Autrefois, les fonds indiciels passifs constituaient un bouclier protégeant les particuliers contre la prédation des capitaux internes. Aujourd’hui, ils sont devenus un instrument au service de la sortie des capitaux. Vos économies de retraite sont ainsi pillées sans contrepartie par ce mécanisme.
La logique est strictement identique dans les milieux cryptographiques et dans celui du capital-risque : les initiés accumulent d’abord des positions à bas prix sur un marché inaccessible aux particuliers ; l’actif prend de la valeur ; la capacité d’achat du marché d’origine ne suffit plus à absorber les sorties à haut niveau ; on crée alors un nouveau véhicule d’investissement, conçu pour attirer une autre vague de capitaux — notamment les fonds de retraite et les fonds indiciels passifs, qui achètent mécaniquement, sans évaluer le prix ; les capitaux internes sortent indemnes, tandis que les nouveaux arrivants héritent des titres à des niveaux de prix excessifs. L’ensemble du processus est parfaitement légal, car la structure juridique mise en place est conforme à la réglementation ; les autorités de régulation sont rendues inefficaces, car ce type de prédation institutionnalisée ne viole aucune règle explicite.
Conséquences finales
De nombreux phénomènes actuels découlent directement de ce mécanisme : les attaques médiatiques contre Sam Altman, les sabotages délibérés de véhicules autonomes, les manifestations populaires contre les centres de données. Les citoyens qui s’opposent à ce système ignorent totalement la théorie des liquidités de sortie, mais ils ressentent concrètement que la société s’est scindée en deux catégories : d’un côté, ceux qui sont entrés tôt, de l’autre, ceux qui paient le prix fort à l’arrivée.

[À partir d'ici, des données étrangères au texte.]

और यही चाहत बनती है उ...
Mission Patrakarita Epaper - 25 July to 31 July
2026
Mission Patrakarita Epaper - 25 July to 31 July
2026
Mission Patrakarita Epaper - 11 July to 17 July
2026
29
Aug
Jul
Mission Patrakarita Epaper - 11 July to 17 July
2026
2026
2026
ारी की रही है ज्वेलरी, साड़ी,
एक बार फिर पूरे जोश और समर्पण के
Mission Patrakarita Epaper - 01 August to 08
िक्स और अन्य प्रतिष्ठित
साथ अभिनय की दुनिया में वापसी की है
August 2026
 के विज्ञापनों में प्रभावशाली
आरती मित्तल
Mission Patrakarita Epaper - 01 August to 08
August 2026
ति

Et l’élargissement de ce fossé entre les deux groupes dépasse largement les capacités de rattrapage offertes par le travail, le talent ou la chance.
L’élite technologique démontre, par les faits, que le capital public des citoyens est systématiquement exploité pour générer des richesses supplémentaires au bénéfice de ceux qui détiennent déjà tous les avantages.

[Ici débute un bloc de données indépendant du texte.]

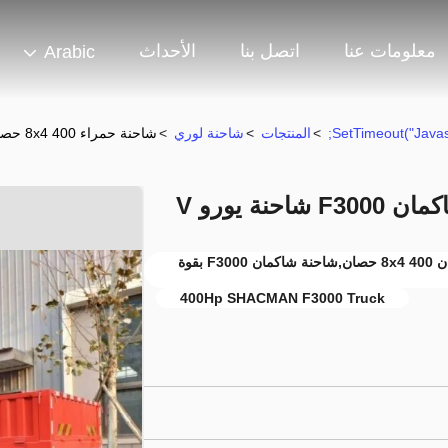
معلومات عنا
اتصل بنا
الأحداث
Arabic
>
المنتجات
>
شاحنة لوري
>
شاحنة حمراء 8x4 400 حصان شاكمان F3000 شاحنة يورو V
الشاحنة الحمراء شاكمان 8x4,شاحنة شاكمان 8x4 400 حصان,شاحنة شاكمان F3000 بقوة
400Hp SHACMAN F3000 Truck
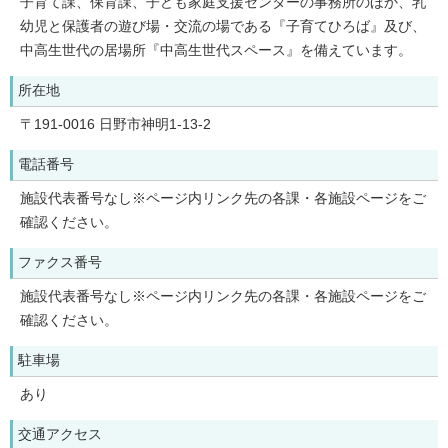
子育て課、保育課、子ども家庭支援センターの事務所のほか、乳
幼児と保護者の遊び場・交流の場である『子育てひろば』及び、
中高生世代の居場所『中高生世代スペース』を備えています。
所在地
〒191-0016 日野市神明1-13-2
電話番号
施設代表番号なし※ページ内リンク先の各課・各施設ページをご
確認ください。
ファクス番号
施設代表番号なし※ページ内リンク先の各課・各施設ページをご
確認ください。
駐車場
あり
交通アクセス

La divergence en « K » de la richesse va s’accentuer de façon extrême. Il ne s’agira pas d’un simple correctif de marché normal, car un tel correctif suppose que les participants continuent de croire au caractère équitable des règles en vigueur.
Désormais, les résistances et les conflits populaires se sont transformés, au fond, en contradictions politiques de nature sociale.